Scan the entries for "常用构件类型". Every line that holds it is to be copied.

(Document layout analysis data)
------------------------------

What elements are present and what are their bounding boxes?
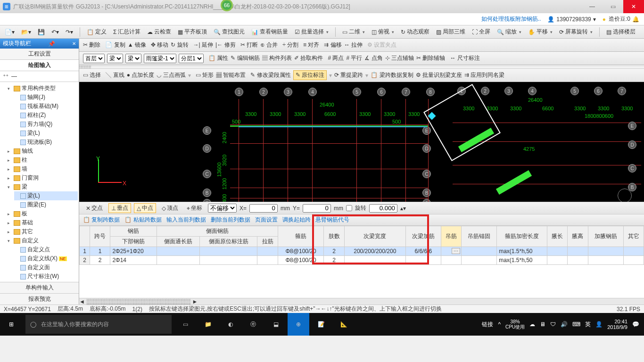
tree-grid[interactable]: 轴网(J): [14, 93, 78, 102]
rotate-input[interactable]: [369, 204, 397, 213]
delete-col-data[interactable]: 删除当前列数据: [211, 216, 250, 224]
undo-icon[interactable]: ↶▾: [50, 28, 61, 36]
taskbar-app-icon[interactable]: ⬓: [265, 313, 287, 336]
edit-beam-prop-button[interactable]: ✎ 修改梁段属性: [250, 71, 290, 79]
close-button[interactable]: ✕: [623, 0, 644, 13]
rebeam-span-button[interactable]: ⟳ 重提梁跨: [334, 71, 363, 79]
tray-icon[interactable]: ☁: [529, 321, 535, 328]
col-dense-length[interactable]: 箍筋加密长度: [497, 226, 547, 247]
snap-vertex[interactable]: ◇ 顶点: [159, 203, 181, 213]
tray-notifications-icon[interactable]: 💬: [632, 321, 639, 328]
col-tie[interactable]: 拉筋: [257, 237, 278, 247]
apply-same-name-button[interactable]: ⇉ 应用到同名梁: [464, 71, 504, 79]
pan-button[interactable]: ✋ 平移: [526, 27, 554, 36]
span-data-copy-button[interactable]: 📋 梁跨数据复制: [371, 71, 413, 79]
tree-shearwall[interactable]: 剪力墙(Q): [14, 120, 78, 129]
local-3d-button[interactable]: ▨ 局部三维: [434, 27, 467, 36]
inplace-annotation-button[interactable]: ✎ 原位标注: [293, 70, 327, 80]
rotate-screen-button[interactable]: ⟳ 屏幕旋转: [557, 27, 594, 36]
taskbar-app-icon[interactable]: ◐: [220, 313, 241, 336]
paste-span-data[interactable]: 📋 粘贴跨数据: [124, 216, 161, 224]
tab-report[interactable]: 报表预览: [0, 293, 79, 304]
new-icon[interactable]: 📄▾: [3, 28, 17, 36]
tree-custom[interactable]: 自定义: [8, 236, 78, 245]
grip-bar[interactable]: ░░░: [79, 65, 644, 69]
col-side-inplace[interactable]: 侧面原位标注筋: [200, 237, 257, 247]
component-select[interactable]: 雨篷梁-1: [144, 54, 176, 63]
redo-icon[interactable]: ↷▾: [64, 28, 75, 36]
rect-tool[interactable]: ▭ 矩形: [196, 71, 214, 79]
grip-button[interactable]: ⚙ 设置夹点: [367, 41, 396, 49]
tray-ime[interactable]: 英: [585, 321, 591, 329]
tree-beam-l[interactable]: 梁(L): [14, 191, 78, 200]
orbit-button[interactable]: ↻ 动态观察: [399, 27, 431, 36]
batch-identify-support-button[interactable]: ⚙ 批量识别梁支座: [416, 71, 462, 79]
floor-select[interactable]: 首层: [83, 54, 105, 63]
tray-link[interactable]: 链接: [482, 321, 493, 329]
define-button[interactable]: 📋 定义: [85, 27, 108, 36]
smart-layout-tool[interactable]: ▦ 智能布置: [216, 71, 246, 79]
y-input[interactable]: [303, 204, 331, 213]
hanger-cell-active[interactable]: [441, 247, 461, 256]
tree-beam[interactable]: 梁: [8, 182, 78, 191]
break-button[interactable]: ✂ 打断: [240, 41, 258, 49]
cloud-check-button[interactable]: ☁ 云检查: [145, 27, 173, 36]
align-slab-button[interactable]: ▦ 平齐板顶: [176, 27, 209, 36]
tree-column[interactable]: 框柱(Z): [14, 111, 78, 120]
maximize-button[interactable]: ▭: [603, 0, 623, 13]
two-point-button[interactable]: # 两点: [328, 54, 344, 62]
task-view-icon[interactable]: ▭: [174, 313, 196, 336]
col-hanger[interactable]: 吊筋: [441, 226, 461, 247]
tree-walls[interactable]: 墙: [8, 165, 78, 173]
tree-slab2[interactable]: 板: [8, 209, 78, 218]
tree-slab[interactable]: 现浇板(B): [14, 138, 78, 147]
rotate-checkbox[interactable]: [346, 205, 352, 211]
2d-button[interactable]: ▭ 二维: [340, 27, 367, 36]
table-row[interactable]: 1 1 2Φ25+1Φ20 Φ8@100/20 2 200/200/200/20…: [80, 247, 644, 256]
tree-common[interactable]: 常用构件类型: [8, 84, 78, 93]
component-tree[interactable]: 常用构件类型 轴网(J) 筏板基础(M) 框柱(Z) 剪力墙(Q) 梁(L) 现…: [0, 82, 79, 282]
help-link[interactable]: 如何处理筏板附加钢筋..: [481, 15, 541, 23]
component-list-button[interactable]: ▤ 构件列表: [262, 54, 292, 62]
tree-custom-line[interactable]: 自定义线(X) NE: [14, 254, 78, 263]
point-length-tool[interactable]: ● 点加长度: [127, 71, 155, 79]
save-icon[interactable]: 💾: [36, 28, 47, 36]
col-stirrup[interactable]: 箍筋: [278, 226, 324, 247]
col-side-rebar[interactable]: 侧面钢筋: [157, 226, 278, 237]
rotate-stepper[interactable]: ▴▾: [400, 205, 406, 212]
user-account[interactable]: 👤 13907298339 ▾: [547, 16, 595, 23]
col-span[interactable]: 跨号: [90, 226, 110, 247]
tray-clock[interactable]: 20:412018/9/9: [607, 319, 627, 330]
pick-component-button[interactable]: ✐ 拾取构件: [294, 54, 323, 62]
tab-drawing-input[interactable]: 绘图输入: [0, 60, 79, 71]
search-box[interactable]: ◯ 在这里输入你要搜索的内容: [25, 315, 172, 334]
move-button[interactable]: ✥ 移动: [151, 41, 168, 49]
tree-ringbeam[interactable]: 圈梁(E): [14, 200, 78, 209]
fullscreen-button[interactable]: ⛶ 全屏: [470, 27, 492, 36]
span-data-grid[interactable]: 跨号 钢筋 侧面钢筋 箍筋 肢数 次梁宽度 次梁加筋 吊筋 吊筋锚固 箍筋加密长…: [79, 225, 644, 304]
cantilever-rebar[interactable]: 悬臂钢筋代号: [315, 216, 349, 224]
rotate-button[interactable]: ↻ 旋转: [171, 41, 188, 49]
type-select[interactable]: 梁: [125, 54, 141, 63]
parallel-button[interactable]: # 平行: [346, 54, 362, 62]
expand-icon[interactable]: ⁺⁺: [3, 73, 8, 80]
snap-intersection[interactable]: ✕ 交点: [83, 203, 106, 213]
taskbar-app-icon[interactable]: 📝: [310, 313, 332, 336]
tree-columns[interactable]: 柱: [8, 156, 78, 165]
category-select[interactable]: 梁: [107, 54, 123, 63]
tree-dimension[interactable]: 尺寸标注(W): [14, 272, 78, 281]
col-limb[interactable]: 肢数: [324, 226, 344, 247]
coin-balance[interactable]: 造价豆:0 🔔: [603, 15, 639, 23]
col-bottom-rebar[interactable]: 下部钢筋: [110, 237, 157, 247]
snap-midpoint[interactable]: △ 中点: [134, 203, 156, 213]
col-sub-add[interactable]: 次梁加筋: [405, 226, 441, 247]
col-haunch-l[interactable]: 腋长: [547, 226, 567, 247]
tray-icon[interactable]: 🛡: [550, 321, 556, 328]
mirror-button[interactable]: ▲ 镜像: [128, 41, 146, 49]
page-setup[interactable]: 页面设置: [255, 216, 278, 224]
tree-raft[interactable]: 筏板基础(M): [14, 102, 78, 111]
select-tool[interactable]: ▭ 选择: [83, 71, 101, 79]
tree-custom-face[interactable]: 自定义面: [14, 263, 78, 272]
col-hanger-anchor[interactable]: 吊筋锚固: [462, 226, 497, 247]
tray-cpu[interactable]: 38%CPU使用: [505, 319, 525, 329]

------------------------------

● **FINISHED TASK**
tree-common[interactable]: 常用构件类型: [8, 84, 78, 93]
component-tree[interactable]: 常用构件类型 轴网(J) 筏板基础(M) 框柱(Z) 剪力墙(Q) 梁(L) 现…: [0, 82, 79, 282]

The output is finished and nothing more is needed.